Fortescue Metals Group Limited (ASX: FMG) shares are taking the conveyor belt lower today after a cracking start to the year.
As we enter mid-afternoon trading, investors in one of Australia's biggest iron ore producers are taking their foot off the gas pedal. In a subdued start to the week, the company's share price is down 0.58% to $22.47. Meanwhile, the S&P/ASX 200 Index (ASX: XJO) is faring slightly better, with a minor gain of 0.03% so far today.
The negative move comes after the completion of the annual World Economic Forum event held in Davos, Switzerland, where climate change was once again a topical point of discussion. Fortescue founder and executive chair Andrew Forrest attended the event spruiking the efforts of Fortescue Future Industries (FFI), starting from around 25:30 in the clip below.
However, one portfolio manager believes the green hydrogen business could be a red flag for Fortescue shares.
Rock digging and reinvention
Aside from being industry giants, it's hard to see much resemblance between Fortescue and Facebook-owner Meta Platforms Inc (NASDAQ: META). However, Ben McGarry of Sydney-based Totus Capital thinks there might be a worrying similarity between the two.
Speaking to the Australian Financial Review, McGarry revealed the funds' short positioning in Fortescue Metals shares. Delving into the reasoning, he highlighted how the expensive FFI venture of the Forrest-led miner was uncanny to Meta's cash-incinerating metaverse hopes.
The worry stems from Fortescue's plan to tip 10% of its net profit after tax (NPAT) into the green dream. For FY22, that would work out to be approximately US$620 million.
It's a large sum of money to be burning on undeveloped technology, especially in a cyclic industry such as resources. However, Andrew Forrest believes the company could save around $1 billion annually by running its iron ore operations on green hydrogen.
Likewise, Meta has chewed through enormous capital as it searches for a new growth engine in virtual and augmented reality. Since 2021, Mark Zuckerberg's pet project has gobbled up US$15 billion.
The rampant spending at Meta comes at a time when revenue growth is declining, as shown below.
Clearly, McGarry and the Totus team are worried that Fortescue might similarly be spending good money after bad.
Are Fortescue shares cheap?
If you're thinking like a contrarian, you might ask yourself if Fortescue shares are 'cheap' now.

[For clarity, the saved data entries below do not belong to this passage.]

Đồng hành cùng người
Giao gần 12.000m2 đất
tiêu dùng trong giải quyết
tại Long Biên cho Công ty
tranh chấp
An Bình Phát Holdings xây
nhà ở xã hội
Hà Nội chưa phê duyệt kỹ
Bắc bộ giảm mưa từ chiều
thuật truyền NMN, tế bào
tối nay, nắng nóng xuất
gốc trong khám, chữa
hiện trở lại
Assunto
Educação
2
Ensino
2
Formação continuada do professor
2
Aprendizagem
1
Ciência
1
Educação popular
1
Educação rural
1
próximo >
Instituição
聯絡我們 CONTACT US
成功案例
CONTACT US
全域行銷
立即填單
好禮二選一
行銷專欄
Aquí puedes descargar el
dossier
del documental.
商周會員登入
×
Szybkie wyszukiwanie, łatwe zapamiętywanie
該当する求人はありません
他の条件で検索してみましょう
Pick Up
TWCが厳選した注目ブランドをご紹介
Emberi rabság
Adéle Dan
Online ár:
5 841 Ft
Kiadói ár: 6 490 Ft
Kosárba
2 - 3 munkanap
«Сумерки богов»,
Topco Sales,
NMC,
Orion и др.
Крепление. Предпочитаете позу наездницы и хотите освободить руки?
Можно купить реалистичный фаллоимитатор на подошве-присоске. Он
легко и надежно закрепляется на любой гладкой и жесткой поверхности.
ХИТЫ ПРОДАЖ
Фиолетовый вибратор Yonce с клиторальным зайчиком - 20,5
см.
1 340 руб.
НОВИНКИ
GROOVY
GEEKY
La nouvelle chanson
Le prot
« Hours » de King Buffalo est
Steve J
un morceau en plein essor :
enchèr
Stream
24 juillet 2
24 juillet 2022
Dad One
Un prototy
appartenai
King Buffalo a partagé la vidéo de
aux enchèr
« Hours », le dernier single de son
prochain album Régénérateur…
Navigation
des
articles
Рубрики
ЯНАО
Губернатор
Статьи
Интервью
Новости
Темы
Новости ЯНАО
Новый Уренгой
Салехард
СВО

The Australian mining giant currently trades on a price-to-earnings (P/E) ratio of around 7.8 times earnings. This is mostly on par with its peers, such as BHP Group Limited (ASX: BHP) and Rio Tinto Ltd (ASX: RIO).
It's worth noting that Fortescues' earnings are forecast to decline in FY23 and FY24. According to estimates, earnings per share (EPS) could be 45% less in FY24 than in FY22.
All else being equal, that would push the P/E ratio up 45% to around 11.3 times — roughly in line with the industry average.